Angered by his wife asks:
- And who is that?
- Oh, come on - the man. - And so I have to work hard
to explain who you are.
-------------------------------------------------- ----
From an explanatory speech on the divorce process:
"Tired of going to the indelible shirts, trousers and greasy
pants with holes: ashamed to undress in front of another woman! "
-------------------------------------------------- ----
There is a Sunday sermon at the church. Suddenly there was thunder,
flash and the smoke came Satan. Huge, scary and
with horns. All immediately went into hiding in fear under a bench, but
one Granddaddy. The Devil came closer and said, spewing reek of
mouth:
- Do you know who I am?!
Grandfather:
- Of course!
Satan:
- And You Do not you afraid?!
Grandpa:
- Not a bit! I am 36 years old married to your sister!
-------------------------------------------------- ----
Rides guy on a tractor on the river bank, he sees - stands in the middle of the river
girl in knee-deep in water.
- What are you waiting for?
- Yes here, the machine jammed.
- So where is she?
- Yes here, I'm on her roof and standing ...
-------------------------------------------------- ----
There are two friends.
- I heard - you got married?
- Yes.
- Well, how? Husband's love?
- Of course! I generally like men ...
-------------------------------------------------- ----
Two women talk about their husbands:
- First, he quit drinking, then quit smoking, then threw me ...
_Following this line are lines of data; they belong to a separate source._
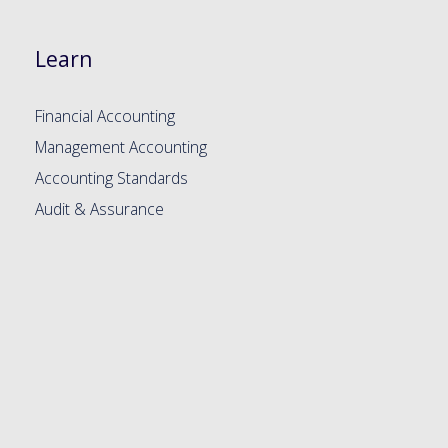
Learn
Financial Accounting
Management Accounting
Accounting Standards
Audit & Assurance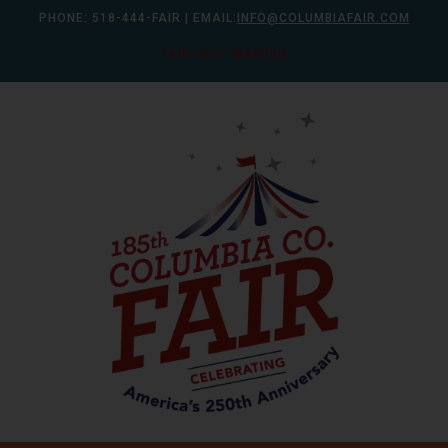
Skip
PHONE:
518-444-FAIR
| EMAIL:
INFO@COLUMBIAFAIR.COM
to
FAIR HELP WANTED
content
-------------------------------------------------- ----
At work, always give 100%!
12% Monday 23% Tuesday 40% Wednesday
20% on Thursday and 5% on Friday!
And remember when the boss comes over to you, then you need
strain 42 muscles to frown and only 4
to straighten the middle finger!
-------------------------------------------------- ----
Hacker sits with his little girl in the room, behind a computer hacker, a girl on a chair.
A hacker is doing something, and the girl wants to get his attention:
- And here yesterday under the windows of a UFO hovering ...
Hacker (not looking up from the company):
- I had to put UNIX, under the windows all hang ...
-------------------------------------------------- ----
How do I know that the blonde was working on a computer?
Monitor is turned off in the slot drive stuff 25-tsentovik,
next to the mouse is a piece of cheese, and the joystick stretched a condom!